- **How to complete this task**
Please restate the entries below word for word, leaving out any pictures.

- **Information given**
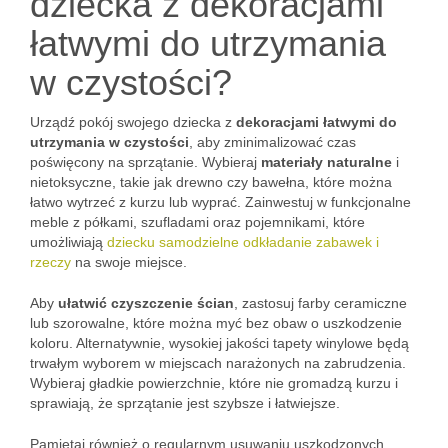
dziecka z dekoracjami
łatwymi do utrzymania
w czystości?
Urządź pokój swojego dziecka z
dekoracjami łatwymi do
utrzymania w czystości
, aby zminimalizować czas
poświęcony na sprzątanie. Wybieraj
materiały naturalne
i
nietoksyczne, takie jak drewno czy bawełna, które można
łatwo wytrzeć z kurzu lub wyprać. Zainwestuj w funkcjonalne
meble z półkami, szufladami oraz pojemnikami, które
umożliwiają
dziecku samodzielne odkładanie zabawek i
rzeczy
na swoje miejsce.
Aby
ułatwić czyszczenie ścian
, zastosuj farby ceramiczne
lub szorowalne, które można myć bez obaw o uszkodzenie
koloru. Alternatywnie, wysokiej jakości tapety winylowe będą
trwałym wyborem w miejscach narażonych na zabrudzenia.
Wybieraj gładkie powierzchnie, które nie gromadzą kurzu i
sprawiają, że sprzątanie jest szybsze i łatwiejsze.
Pamiętaj również o regularnym usuwaniu uszkodzonych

- **Final answer**
dziecka z dekoracjami
łatwymi do utrzymania
w czystości?
Urządź pokój swojego dziecka z
dekoracjami łatwymi do
utrzymania w czystości
, aby zminimalizować czas
poświęcony na sprzątanie. Wybieraj
materiały naturalne
i
nietoksyczne, takie jak drewno czy bawełna, które można
łatwo wytrzeć z kurzu lub wyprać. Zainwestuj w funkcjonalne
meble z półkami, szufladami oraz pojemnikami, które
umożliwiają
dziecku samodzielne odkładanie zabawek i
rzeczy
na swoje miejsce.
Aby
ułatwić czyszczenie ścian
, zastosuj farby ceramiczne
lub szorowalne, które można myć bez obaw o uszkodzenie
koloru. Alternatywnie, wysokiej jakości tapety winylowe będą
trwałym wyborem w miejscach narażonych na zabrudzenia.
Wybieraj gładkie powierzchnie, które nie gromadzą kurzu i
sprawiają, że sprzątanie jest szybsze i łatwiejsze.
Pamiętaj również o regularnym usuwaniu uszkodzonych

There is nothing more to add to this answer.